Fix dtype of quality metrics before and after merging #3497

zm711 · 2024-10-22T20:01:01Z

MRE

import pandas as pd
df = pd.DataFrame({'test': [1,2,3]})
new_df = pd.DataFrame(index=df.index, columns=df.columns)

df.test.dtype
Out[7]: dtype('int64')

new_df.test.dtype
Out[8]: dtype('O')

Basically when you copy a dataframe from a previous dataframe columns it forces the dtype to be object instead of numeric.

Easy Solution

Using the to_numeric will bring us back to numeric values.

Caveats

This switches the dtype from the Pandas Float64 to the numpy float64. I don't think this is too bad, since doing the queries should still be fine no?

Testing

i added a small test to test merging, but let me know if we'd prefer not to have it.

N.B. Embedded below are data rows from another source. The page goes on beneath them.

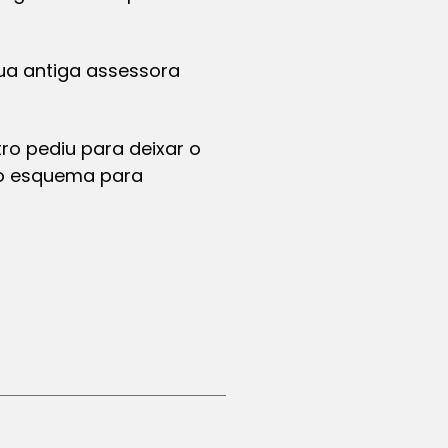
sua antiga assessora
tro pediu para deixar o
to esquema para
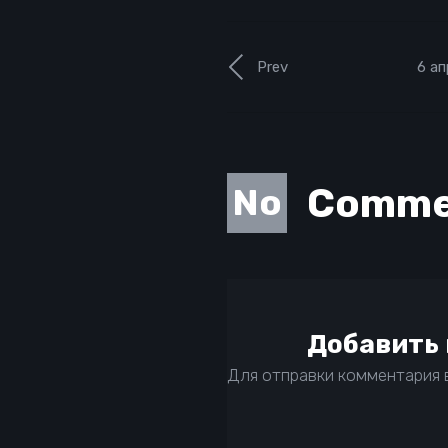
Prev
6 ап
Comme
No
Добавить
Для отправки комментария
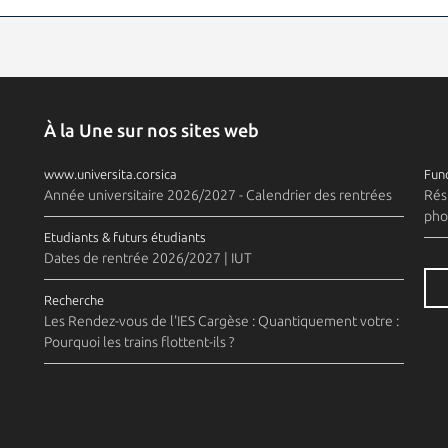
À la Une sur nos sites web
www.universita.corsica
Fund
Année universitaire 2026/2027 - Calendrier des rentrées
Rés
pho
Etudiants & futurs étudiants
Dates de rentrée 2026/2027 | IUT
Recherche
Les Rendez-vous de l'IES Cargèse : Quantiquement votre :
Pourquoi les trains flottent-ils ?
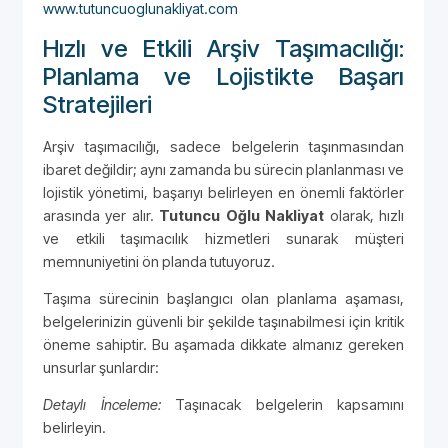
www.tutuncuoglunakliyat.com
Hızlı ve Etkili Arşiv Taşımacılığı:
Planlama ve Lojistikte Başarı
Stratejileri
Arşiv taşımacılığı, sadece belgelerin taşınmasından
ibaret değildir; aynı zamanda bu sürecin planlanması ve
lojistik yönetimi, başarıyı belirleyen en önemli faktörler
arasında yer alır.
Tutuncu Oğlu Nakliyat
olarak, hızlı
ve etkili taşımacılık hizmetleri sunarak müşteri
memnuniyetini ön planda tutuyoruz.
Taşıma sürecinin başlangıcı olan planlama aşaması,
belgelerinizin güvenli bir şekilde taşınabilmesi için kritik
öneme sahiptir. Bu aşamada dikkate almanız gereken
unsurlar şunlardır:
Detaylı İnceleme:
Taşınacak belgelerin kapsamını
belirleyin.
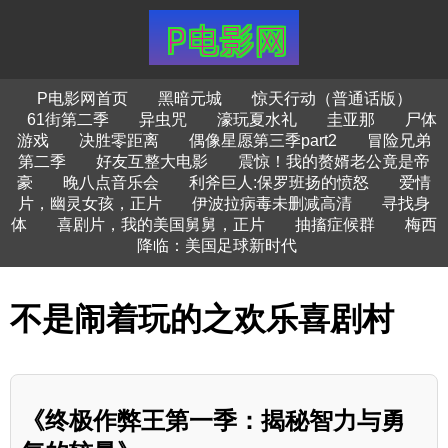
P电影网首页
黑暗元城
惊天行动（普通话版）
61街第二季
异虫咒
濠玩夏水礼
圭亚那
尸体
游戏
决胜零距离
偶像星愿第三季part2
冒险兄弟
第二季
好友互整大电影
震惊！我的赘婿老公竟是帝
豪
晚八点音乐会
利斧巨人:保罗班扬的愤怒
爱情
片，幽灵女孩，正片
伊波拉病毒未删减高清
寻找身
体
喜剧片，我的美国舅舅，正片
抽搐症候群
梅西
降临：美国足球新时代
不是闹着玩的之欢乐喜剧村
《终极作弊王第一季：揭秘智力与勇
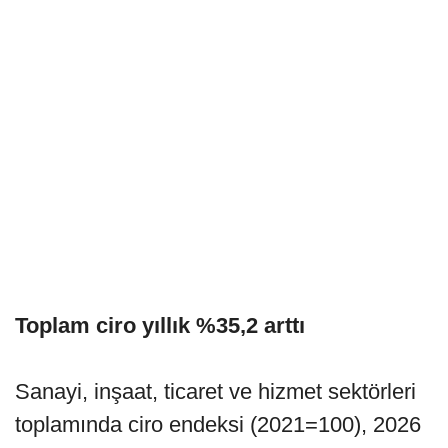
Toplam ciro yıllık %35,2 arttı
Sanayi, inşaat, ticaret ve hizmet sektörleri
toplamında ciro endeksi (2021=100), 2026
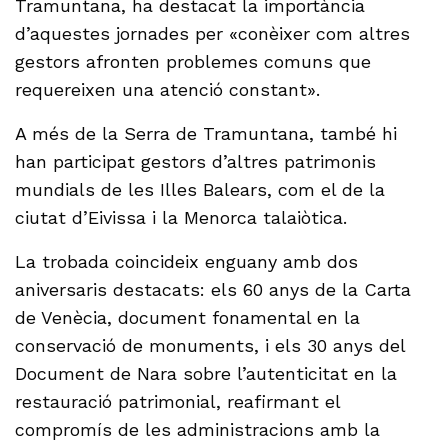
Tramuntana, ha destacat la importància
d’aquestes jornades per «conèixer com altres
gestors afronten problemes comuns que
requereixen una atenció constant».
A més de la Serra de Tramuntana, també hi
han participat gestors d’altres patrimonis
mundials de les Illes Balears, com el de la
ciutat d’Eivissa i la Menorca talaiòtica.
La trobada coincideix enguany amb dos
aniversaris destacats: els 60 anys de la Carta
de Venècia, document fonamental en la
conservació de monuments, i els 30 anys del
Document de Nara sobre l’autenticitat en la
restauració patrimonial, reafirmant el
compromís de les administracions amb la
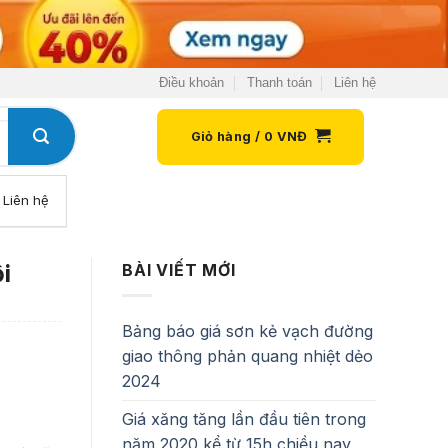
Điều khoản
Thanh toán
Liên hệ
Giỏ hàng /
0
VNĐ
Liên hệ
i
BÀI VIẾT MỚI
Bảng báo giá sơn kẻ vạch đường
giao thông phản quang nhiệt dẻo
2024
Giá xăng tăng lần đầu tiên trong
năm 2020 kể từ 15h chiều nay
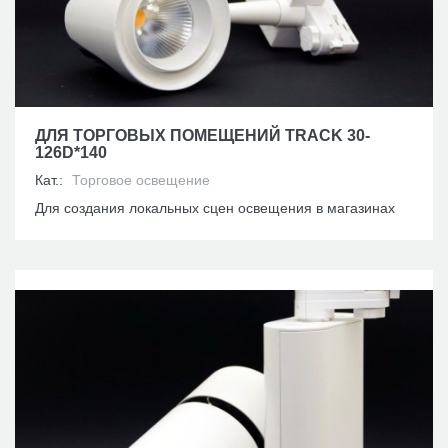
ДЛЯ ТОРГОВЫХ ПОМЕЩЕНИЙ TRACK 30-
126D*140
Кат.:
Торговое освещение
Для создания локальных сцен освещения в магазинах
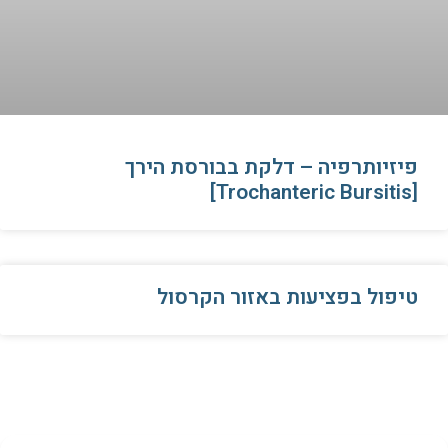
פיזיותרפיה – דלקת בבורסת הירך
[Trochanteric Bursitis]
טיפול בפציעות באזור הקרסול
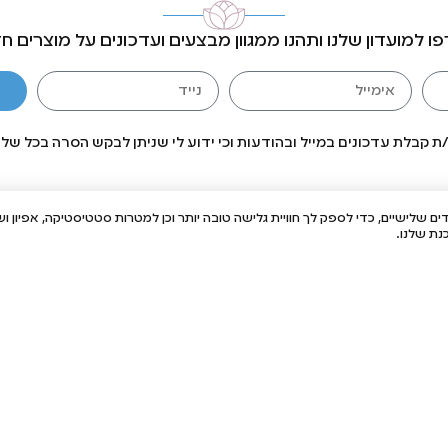
ו למועדון שלנו ותהנו ממגוון מבצעים ועדכונים על מוצרים ח
 קבלת עדכונים במייל ובהודעות וכי ידוע לי שניתן לבקש הסרה בכל של
ולוגיות איסוף מידע כגון Cookies, לרבות על ידי צדדים שלישיים, כדי לספק לך חוויית גלישה טובה יותר וכן ל
ת שלנו.
הריחות שלנו
עזרה & מי
בייבי
ליצירת ק
ארומטי
שרות לק
מאסק פלווארס
העמל 11, ראש העין, ישראל
ספא
טיפים
רוז
רד רוז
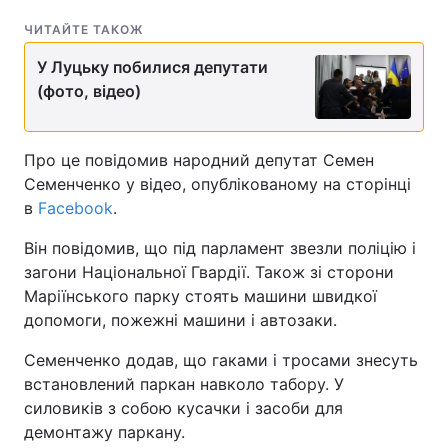
ЧИТАЙТЕ ТАКОЖ
У Луцьку побилися депутати
(фото, відео)
Про це повідомив народний депутат Семен
Семенченко у відео, опублікованому на сторінці
в
Facebook
.
Він повідомив, що під парламент звезли поліцію і
загони Національної Гвардії. Також зі сторони
Маріїнського парку стоять машини швидкої
допомоги, пожежні машини і автозаки.
Семенченко додав, що гаками і тросами знесуть
встановлений паркан навколо табору. У
силовиків з собою кусачки і засоби для
демонтажу паркану.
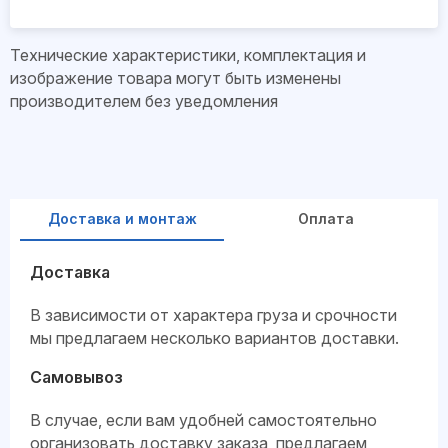
Технические характеристики, комплектация и
изображение товара могут быть изменены
производителем без уведомления
Доставка и монтаж
Оплата
Доставка
В зависимости от характера груза и срочности
мы предлагаем несколько вариантов доставки.
Самовывоз
В случае, если вам удобней самостоятельно
организовать доставку заказа, предлагаем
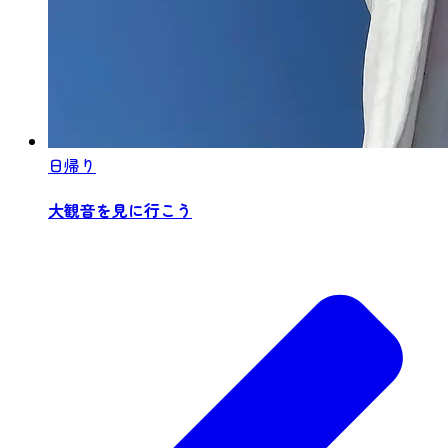
日帰り
大観音を見に行こう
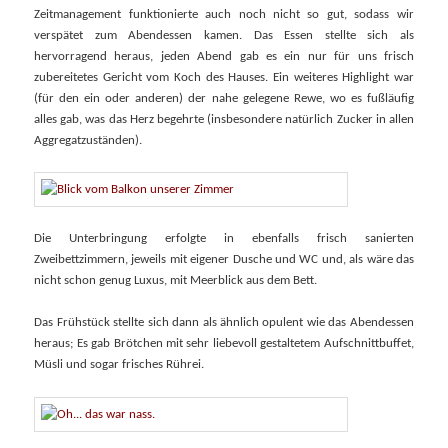
Zeitmanagement funktionierte auch noch nicht so gut, sodass wir
verspätet zum Abendessen kamen. Das Essen stellte sich als
hervorragend heraus, jeden Abend gab es ein nur für uns frisch
zubereitetes Gericht vom Koch des Hauses. Ein weiteres Highlight war
(für den ein oder anderen) der nahe gelegene Rewe, wo es fußläufig
alles gab, was das Herz begehrte (insbesondere natürlich Zucker in allen
Aggregatzuständen).
Die Unterbringung erfolgte in ebenfalls frisch sanierten
Zweibettzimmern, jeweils mit eigener Dusche und WC und, als wäre das
nicht schon genug Luxus, mit Meerblick aus dem Bett.
Das Frühstück stellte sich dann als ähnlich opulent wie das Abendessen
heraus; Es gab Brötchen mit sehr liebevoll gestaltetem Aufschnittbuffet,
Müsli und sogar frisches Rührei.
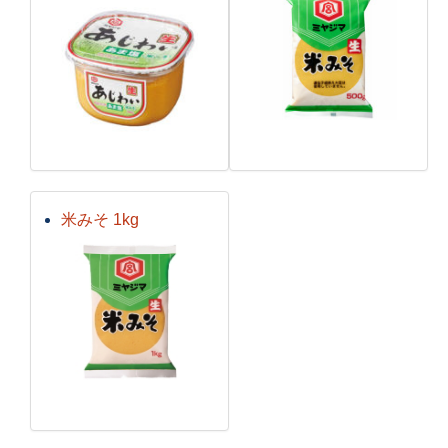
米みそ 1kg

samuelgarcia · 2024-10-23T12:39:55Z

src/spikeinterface/qualitymetrics/quality_metric_calculator.py

+        # we can iterate through the columns and convert them back to numbers with
+        # pandas.to_numeric. coerce allows us to keep the nan values.
+        for column in metrics.columns:
+            metrics[column] = pd.to_numeric(metrics[column], errors="coerce")


this is ok for me.
pandas behavior is becoming quite cryptic for me.
using old_metrics[col].dtype could be also used no ?

Maybe. I agree Pandas is making their own dtypes like NADType which doesn't play nicely with numpy in my scipts I tend to just query based on numpy stuff). So I don't know for sure. I could test that later. Although for me I would prefer to coerce everything to numpy types since that's what I'm used to. None of my tables are big enough that I worry about dtype inefficiency stuff that Pandas has been working on with the new backend.

JoeZiminski

Hey @zm711 this looks great good catch! super useful test too. Weird behaviour from pandas. Some minor comments:

I think new_df = pd.DataFrame(index=df.index, columns=df.columns, dtype=np.float64) will have the same effect. You loose the coerce on error behaviour but assuming the data is always going to be filled with NaN this shouldn't be a problem. However it is more implicit and provides less information on the weird pandas behaviour than the loop approach.
The results of this operation mean all columns are np.float64 but in the original metrics as returned from compute_quality_metrics some columns are Int64Dtype. This seems to be dynamic based on contents (e.g. in the test run presence ratio were all 1 and it's dtype is Int64Dtypebut presumably it would be a float under most circumstances. num_spikes I guess will always be int. The only time I can imagine this being a problem is if some equality check is performed e.g.num_spikes == 1 which might work for the original compute_quality_metrics output but fail after merging as data will be float. So maybe it is simplest just to cast num_spikes -> Int64Dtype and leave the rest as float?

zm711 · 2024-10-24T12:09:03Z

Thanks so much @JoeZiminski!

think new_df = pd.DataFrame(index=df.index, columns=df.columns, dtype=np.float64)

I'm no Pandas expert so I'm happy to have changes here if they are better! I just don't know have an intuition for what is the smartest strategy so if you know Pandas really well then I'll make the change :)

e.g. in the test run presence ratio were all 1 and it's dtype is Int64Dtypebut presumably it would be a float under most circumstances.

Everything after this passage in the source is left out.